De l’autre côté du miroir, on apprend la haine qui règne entre les deux femmes responsables de l’office et l’on voit, à travers les yeux encore naïfs de Mary ou Trentham comme on l’appelle, le manège des domestiques. Et si c’est un miroir sans tain, c’est un miroir tout court comme le souligne le personnage d’Elsie (Emily Watson), la servante du manoir, qui sait que les domestiques vivent à travers leurs maîtres. La scène de la chasse, qui est la raison de ce rassemblement, est véritablement l’Hommage à La Règle du Jeu. On y retrouve les mêmes paysages, les mêmes différents groupes, les mêmes drames quoique peut-être moins forts émotionnellement. Que l’on pense à ces animaux qui s’abattent si prés de nous dans le film de Renoir, dont les convulsions intenables nous font ressentir l’agonie et pressentir celle qui viendra. Une évocation, les images d’Altman appelant celles de Renoir et s’en trouvant magnifiées. Un premier drame a lieu, dont seul le spectateur semble mesurer la menace, qui est dès lors omniprésente. Le dîner solennel, la réunion de tous les invités, les va-et-vient des uns et des autres créent le suspense et l’attente. Et le drame arrive. Des révélations, des soupçons, un détective, Stephen Fry (Peter’s Friend), qui n’a rien d’un Sherlock Holmes et rate tous les indices. On pense grâce à lui comprendre qui est qui, mais la caméra nous joue des tours.
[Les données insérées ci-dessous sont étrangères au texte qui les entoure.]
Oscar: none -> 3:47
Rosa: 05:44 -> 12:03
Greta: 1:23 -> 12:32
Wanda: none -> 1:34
(BMP)Lorsque l’on apprend que le valet du producteur, Ryan Philippe, est en fait un acteur qui voulait s’imprégner de son futur rôle, les domestiques le rejettent. Emily Watson, la plus lucide mais aussi la seule qui n’avait pu s’empêcher de défendre Sir William lors du dîner et qui a ainsi révélé toute l’hypocrisie cachant des vérités ineffables, lui expliquera qu’on ne peut appartenir aux deux mondes. Et c’est bien là tout le drame, un jeu de dupes où la jeune Trentham saura seule dévoiler la vérité et mettre aux jours les règles du jeu social. Les coupables restés inconnus, le film se termine par le départ de tous les invités et de celui d’Emily Watson qui ouvre le film sur deux possibles, un film avec elle, un film sur elle : elle part avec les Américains.
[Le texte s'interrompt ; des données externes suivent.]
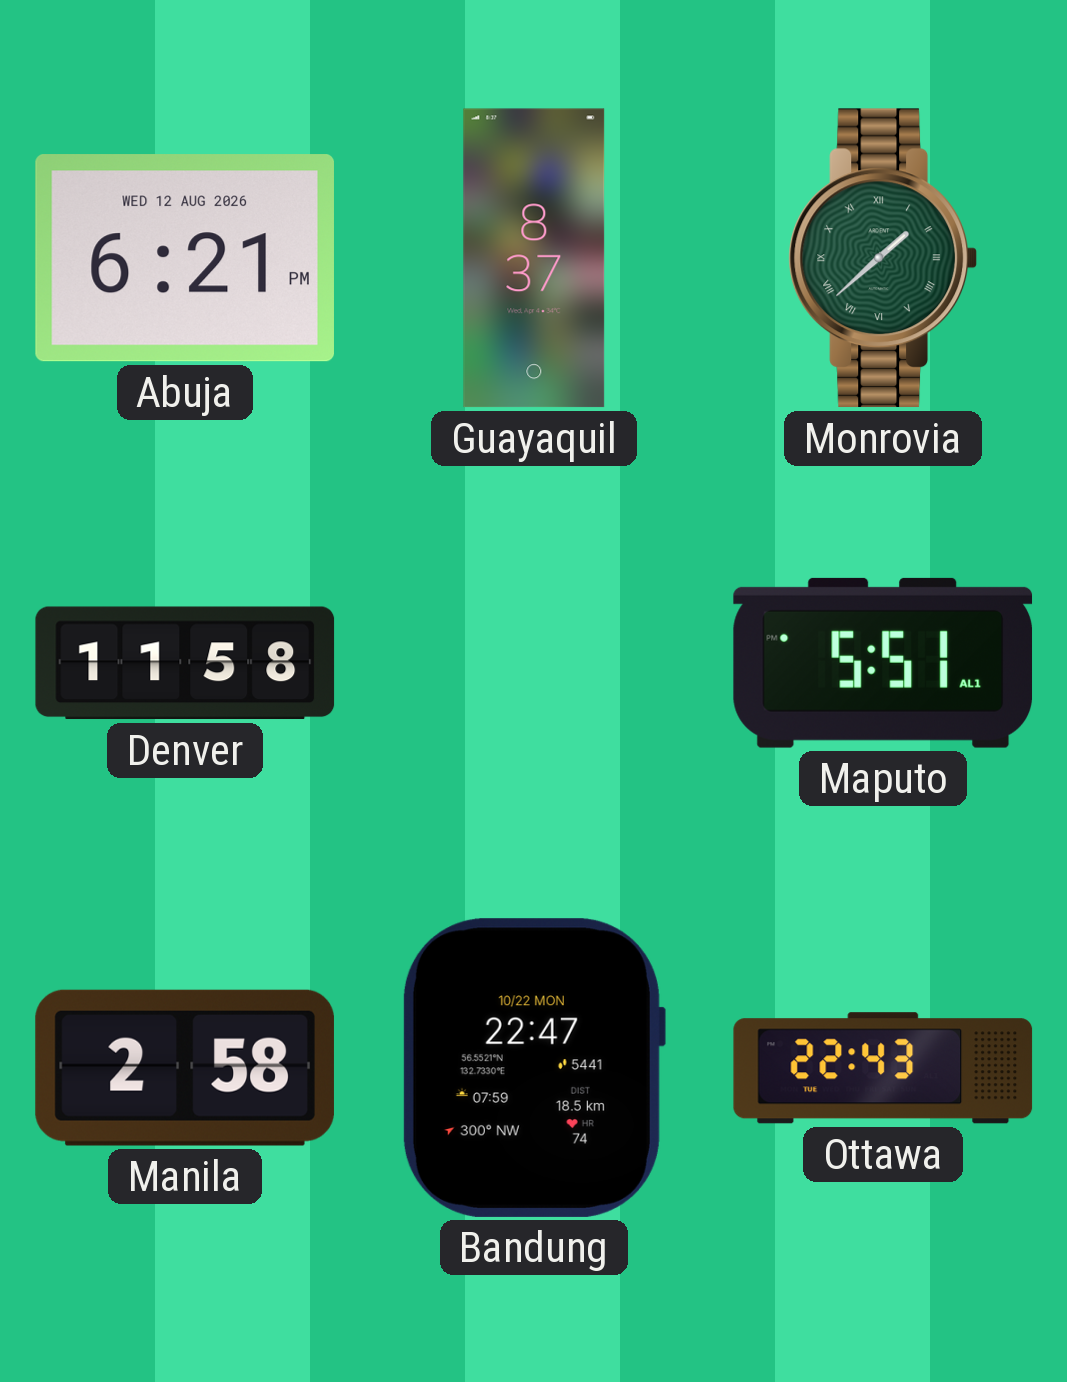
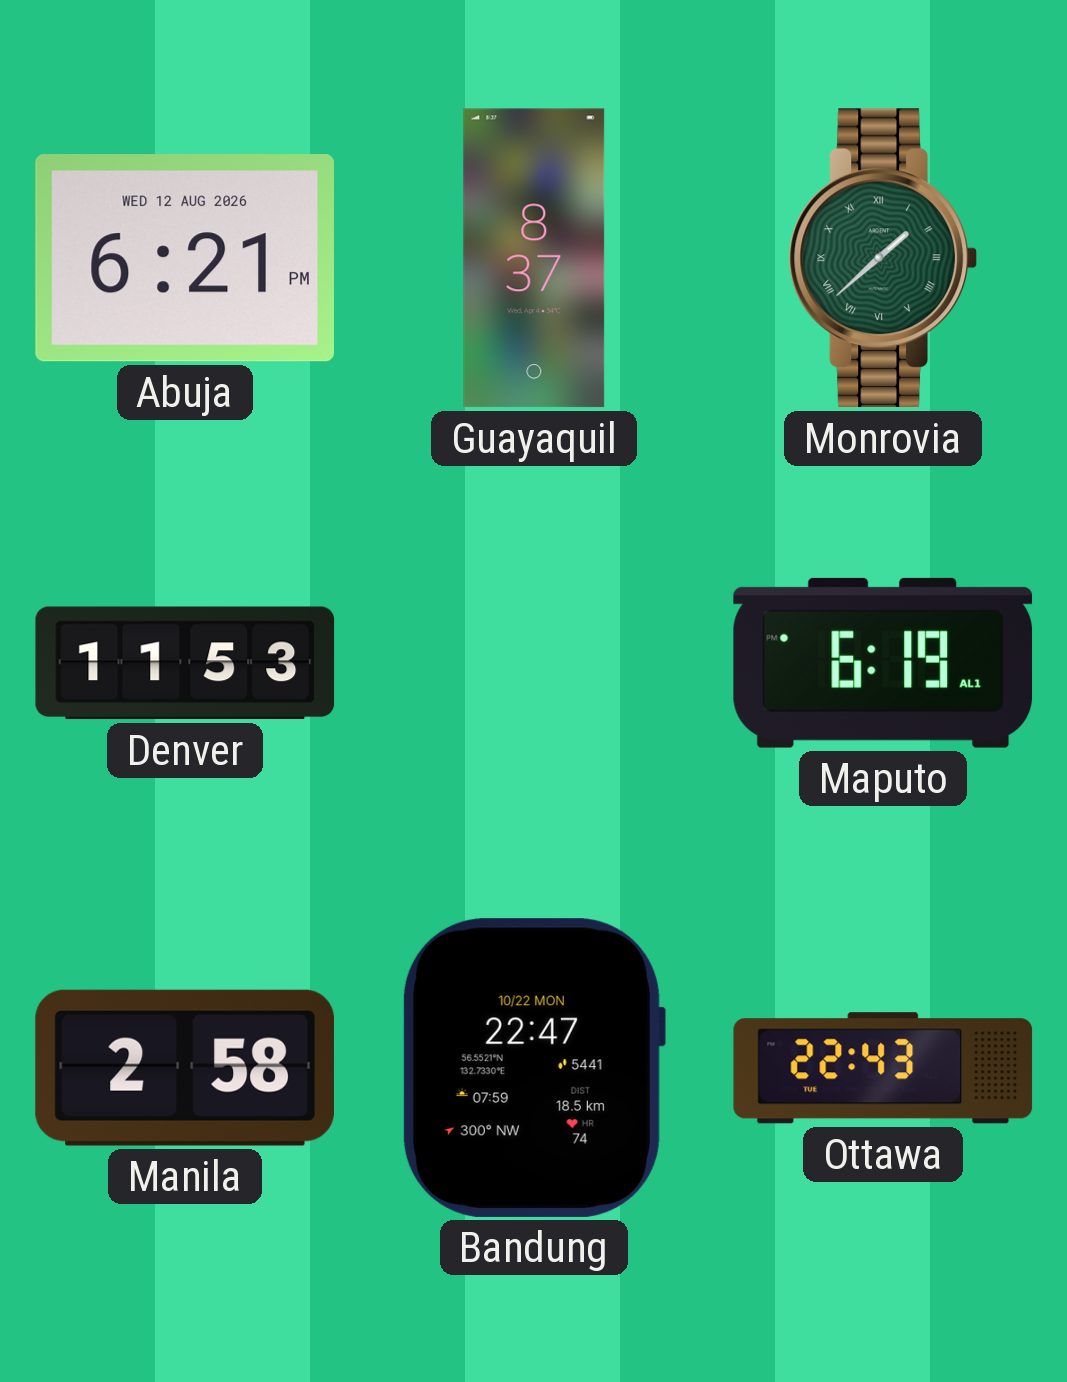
Denver: 11:58 -> 11:53
Maputo: 5:51 -> 6:19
Ces derniers, exclus tout au long du film par leur manque de connaissance des moeurs anglaises et par le mépris de leur métier, en sortent vainqueurs. Lorsque, pendant le dîner, le producteur raconte son prochain film prémonitoire et quand la comtesse s’exclame qu’il peut bien en dire la fin puisque aucun d’entre eux ne le verra, on sent bien l’ironie de cette mise en abîme qui ne leur donnera pas non plus la vérité. On sent aussi la prochaine victoire de la culture américaine sur la culture britannique, les domestiques ayant déjà adopté la première et, plus prosaïquement, le jeu d’un réalisateur américain choisissant un casting principalement britannique et finançant son film grâce à des fonds britanniques. L’emploi d’acteurs britanniques de plus en plus rares rappellent que, si l’on peut rapprocher Gosford Park des films d’Ivory, reste tout l’esprit de satire et l’ironie que l’on doit au scénariste Julian Fellowes.

Plus qu’une histoire particulière, ce film, satire d’un monde figé mais en métamorphose, est une réflexion sur le cinéma dans le cinéma. Il est proche de Renoir dans tous ses aspects, critiques (les scènes entre les domestiques, notamment le repas, entre les domestiques et les maîtres et entre les maîtres), esthétiques mais aussi dans sa dimension réflexive, le simple récit étant sans cesse rattaché à une image du cinéma, à tous les niveaux, où le manoir apparaît comme la métaphore filée d’un plateau de tournage. Un cinéma qui se mire et nous tend son reflet.